Strategy, Policy, Practice, and Governance for AI in Higher Education Institutions
- 6h 27m
- Alexander Maz-Machado, Carmen López-Esteban, Cristina Almaraz-López, Fernando Almaraz-Menéndez
- IGI Global
- 2022
The digital transformation of higher education institutions has accelerated in the last decade due to the confluent development of digital technologies. Understanding how artificial intelligence-enabled changes and improvements in universities in relation to teaching, management, sustainability, and research allows researchers to understand the advances and identify the challenges that may arise. This knowledge provides technological instruments as well as cognitive, philosophical, and epistemological tools to address different current issues.
Strategy, Policy, Practice, and Governance for AI in Higher Education Institutions offers both empirical and theoretical information focused on artificial intelligence and its various applications in higher education institutions. It includes research results, authoritative overview articles, high quality analysis on trends, comparative studies, and analysis of cases that focus on issues including ethical issues and risks for applying AI in higher education, policies to introduce AI in curricula, and applications in teaching and learning. Covering topics such as artificial intelligence ethics, energy efficiency, and postsecondary administrative leadership, this premier reference source is an essential resource for computer scientists, AI scientists, administration of higher education institutions, educators and faculty of higher education, pre-service teachers, researchers, IT professionals, and academicians.
About the Author
Fernando Almaraz Menéndez is Professor at the Faculty of Economics and Business at the University of Salamanca, the institution where he has developed his professional career and where. In addition to carrying out his teaching and research work, he has held various management positions, including Director of Innovation and Digital Production (2010-2017) and Secretary General (2018-2021). He is specialized in the digital transformation processes of Higher Education Institutions. He completed a degree in Mathematics at the University of Salamanca, and his training then drifted towards new technologies and business management, completing his studies at the School of Telecommunications Engineering of the Polytechnic University of Madrid (Master's Degree) and at the University of Cordoba (PhD). He holds an Executive MBA from FENA Business School, as well as other postgraduate courses from MIT, IESE and ESADE.
Alexander Maz Machado, Degree in Mathematics and Physics (1992). Specialist in Mathematics Education (1997). PhD from the University of Granada in the Department of Didactics of Mathematics (2005). He is a tenured lecturer in the Department of Mathematics at the University of Cordoba. His research interests are History of mathematics and mathematics education, science evaluation and bibliometrics, attitudes and beliefs towards mathematics and curriculum analysis in higher education. He has coordinated the SEIEM Research Group on History of Mathematics and Mathematics Education for more than ten years. He directs the Research Group Mathematics, Education and Society: SEJ-589 of the Andalusian Research Plan. He is editor of the journals Epsilón and MES. He has been principal investigator of national and regional R+D+i projects. He has published more than a hundred articles and monographs. Since 2010, he is a member of the board of directors of the Andalusian Society of Mathematical Education "Thales". He has supervised eleven doctoral theses and some thirty master's theses. He participates in research evaluation committees in Spanish and foreign agencies.

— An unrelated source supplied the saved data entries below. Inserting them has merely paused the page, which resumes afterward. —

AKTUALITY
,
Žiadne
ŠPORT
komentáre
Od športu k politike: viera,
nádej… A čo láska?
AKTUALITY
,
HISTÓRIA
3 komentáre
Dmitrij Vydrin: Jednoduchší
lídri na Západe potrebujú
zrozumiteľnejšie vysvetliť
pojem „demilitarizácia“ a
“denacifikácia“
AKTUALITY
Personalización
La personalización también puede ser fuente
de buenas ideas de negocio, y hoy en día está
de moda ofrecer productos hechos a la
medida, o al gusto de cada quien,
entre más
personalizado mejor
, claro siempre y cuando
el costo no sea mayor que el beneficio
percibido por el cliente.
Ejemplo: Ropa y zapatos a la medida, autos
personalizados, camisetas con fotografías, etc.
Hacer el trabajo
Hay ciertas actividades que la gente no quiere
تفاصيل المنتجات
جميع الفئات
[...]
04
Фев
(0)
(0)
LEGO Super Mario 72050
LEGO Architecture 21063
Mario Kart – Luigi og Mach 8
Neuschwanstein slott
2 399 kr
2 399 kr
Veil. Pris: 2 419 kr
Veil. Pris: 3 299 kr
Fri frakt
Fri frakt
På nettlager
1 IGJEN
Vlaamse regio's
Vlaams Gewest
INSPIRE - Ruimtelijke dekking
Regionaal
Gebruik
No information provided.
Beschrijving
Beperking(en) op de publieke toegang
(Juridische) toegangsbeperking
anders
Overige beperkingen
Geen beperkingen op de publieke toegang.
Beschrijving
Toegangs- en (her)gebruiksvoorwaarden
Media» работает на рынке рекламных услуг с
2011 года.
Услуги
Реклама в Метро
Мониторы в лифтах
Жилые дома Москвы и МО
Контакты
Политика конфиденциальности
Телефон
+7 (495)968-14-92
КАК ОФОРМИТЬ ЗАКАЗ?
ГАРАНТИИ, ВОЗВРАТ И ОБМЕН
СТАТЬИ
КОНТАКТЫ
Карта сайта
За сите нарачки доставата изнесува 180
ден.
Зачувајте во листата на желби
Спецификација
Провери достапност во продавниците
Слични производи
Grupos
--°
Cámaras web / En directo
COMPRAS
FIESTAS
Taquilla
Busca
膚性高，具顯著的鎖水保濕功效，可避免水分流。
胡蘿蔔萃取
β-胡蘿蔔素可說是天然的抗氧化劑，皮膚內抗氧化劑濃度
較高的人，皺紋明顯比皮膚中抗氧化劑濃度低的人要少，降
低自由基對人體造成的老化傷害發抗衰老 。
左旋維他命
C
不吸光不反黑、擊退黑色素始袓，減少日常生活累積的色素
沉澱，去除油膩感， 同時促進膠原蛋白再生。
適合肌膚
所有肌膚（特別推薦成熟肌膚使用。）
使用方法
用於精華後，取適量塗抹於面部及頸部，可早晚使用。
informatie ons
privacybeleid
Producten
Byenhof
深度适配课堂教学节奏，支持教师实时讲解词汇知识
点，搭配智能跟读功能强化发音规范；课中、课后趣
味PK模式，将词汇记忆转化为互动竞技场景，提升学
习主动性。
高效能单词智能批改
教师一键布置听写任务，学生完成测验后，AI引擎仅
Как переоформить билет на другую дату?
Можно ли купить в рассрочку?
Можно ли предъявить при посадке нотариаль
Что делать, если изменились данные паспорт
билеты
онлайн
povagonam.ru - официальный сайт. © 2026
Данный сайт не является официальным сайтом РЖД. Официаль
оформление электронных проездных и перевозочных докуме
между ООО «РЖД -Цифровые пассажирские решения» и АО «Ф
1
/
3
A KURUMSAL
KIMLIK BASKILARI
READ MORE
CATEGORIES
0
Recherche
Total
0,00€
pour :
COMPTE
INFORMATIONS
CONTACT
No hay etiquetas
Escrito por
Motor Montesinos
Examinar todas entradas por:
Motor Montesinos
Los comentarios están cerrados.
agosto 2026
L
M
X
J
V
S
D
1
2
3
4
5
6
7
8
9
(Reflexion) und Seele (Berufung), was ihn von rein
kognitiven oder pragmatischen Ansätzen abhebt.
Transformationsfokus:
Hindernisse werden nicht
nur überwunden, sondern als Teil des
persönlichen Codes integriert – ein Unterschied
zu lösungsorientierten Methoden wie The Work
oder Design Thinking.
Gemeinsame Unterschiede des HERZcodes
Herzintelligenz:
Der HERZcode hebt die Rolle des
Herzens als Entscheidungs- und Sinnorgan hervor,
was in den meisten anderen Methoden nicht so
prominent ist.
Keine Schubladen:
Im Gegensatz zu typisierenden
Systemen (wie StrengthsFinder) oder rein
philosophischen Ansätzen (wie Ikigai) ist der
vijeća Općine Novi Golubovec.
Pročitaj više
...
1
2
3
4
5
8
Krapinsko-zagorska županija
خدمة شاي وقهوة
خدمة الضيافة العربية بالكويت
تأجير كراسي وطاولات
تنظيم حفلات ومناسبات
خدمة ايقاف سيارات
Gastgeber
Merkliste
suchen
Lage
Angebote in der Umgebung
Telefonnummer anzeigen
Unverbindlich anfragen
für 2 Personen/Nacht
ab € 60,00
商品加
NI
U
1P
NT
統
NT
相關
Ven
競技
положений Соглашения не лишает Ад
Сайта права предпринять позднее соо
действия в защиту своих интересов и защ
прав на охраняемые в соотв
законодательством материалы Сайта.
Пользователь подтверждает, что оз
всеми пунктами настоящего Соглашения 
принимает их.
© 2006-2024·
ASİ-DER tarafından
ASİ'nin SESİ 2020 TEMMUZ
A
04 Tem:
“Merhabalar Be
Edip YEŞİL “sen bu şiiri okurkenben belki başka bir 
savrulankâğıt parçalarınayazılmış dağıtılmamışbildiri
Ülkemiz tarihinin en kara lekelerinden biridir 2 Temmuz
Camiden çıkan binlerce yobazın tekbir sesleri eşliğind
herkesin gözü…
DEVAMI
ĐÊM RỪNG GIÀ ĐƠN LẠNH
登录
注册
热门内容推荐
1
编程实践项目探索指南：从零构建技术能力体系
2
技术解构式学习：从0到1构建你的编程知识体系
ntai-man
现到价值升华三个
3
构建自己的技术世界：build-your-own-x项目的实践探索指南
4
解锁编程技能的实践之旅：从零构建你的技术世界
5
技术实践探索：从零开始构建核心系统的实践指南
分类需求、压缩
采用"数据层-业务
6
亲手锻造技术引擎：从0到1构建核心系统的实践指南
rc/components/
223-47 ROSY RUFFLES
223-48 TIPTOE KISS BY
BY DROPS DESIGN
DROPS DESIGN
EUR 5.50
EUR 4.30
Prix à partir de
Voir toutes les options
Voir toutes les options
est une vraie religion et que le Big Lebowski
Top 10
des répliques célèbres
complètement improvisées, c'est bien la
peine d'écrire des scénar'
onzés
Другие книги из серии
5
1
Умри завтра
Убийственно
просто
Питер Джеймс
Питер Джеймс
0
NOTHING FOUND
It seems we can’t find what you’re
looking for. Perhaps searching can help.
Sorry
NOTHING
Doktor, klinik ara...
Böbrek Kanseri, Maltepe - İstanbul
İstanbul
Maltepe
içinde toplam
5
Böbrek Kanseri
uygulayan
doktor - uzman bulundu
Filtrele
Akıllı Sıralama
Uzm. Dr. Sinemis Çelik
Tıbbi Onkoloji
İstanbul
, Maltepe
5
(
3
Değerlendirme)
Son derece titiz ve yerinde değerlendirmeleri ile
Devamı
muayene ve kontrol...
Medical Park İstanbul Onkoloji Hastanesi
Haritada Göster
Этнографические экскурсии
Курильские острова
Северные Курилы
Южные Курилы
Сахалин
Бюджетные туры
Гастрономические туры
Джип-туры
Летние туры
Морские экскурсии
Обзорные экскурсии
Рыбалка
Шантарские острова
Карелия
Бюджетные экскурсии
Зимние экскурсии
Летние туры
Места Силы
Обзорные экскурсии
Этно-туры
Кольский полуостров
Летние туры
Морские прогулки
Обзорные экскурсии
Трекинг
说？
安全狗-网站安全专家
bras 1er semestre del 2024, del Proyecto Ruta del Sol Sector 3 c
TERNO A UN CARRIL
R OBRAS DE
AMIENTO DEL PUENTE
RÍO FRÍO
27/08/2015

Carmen López Esteban, BSc and MSc in Mathematics from the University of Salamanca (1985); PhD in the Doctoral Program Educational Reforms in the History of Education, with the research work "The initial training of teachers in Arithmetic and Algebra through textbooks" - University of Salamanca (2011). Professor and researcher in Didactics of Mathematics, her areas of research development focus on historical research and also on research in teacher training processes. She is currently directing a research project on "Teacher Education on Sustainable Development Goals (SDGs)". She is the author of books, book chapters and articles in indexed academic journals. She is an Associate Professor at the School of Education of the University of Salamanca where she is Head of the MSc in Secondary Teaching Education with Qualified Teacher Status (QTS), since 2012.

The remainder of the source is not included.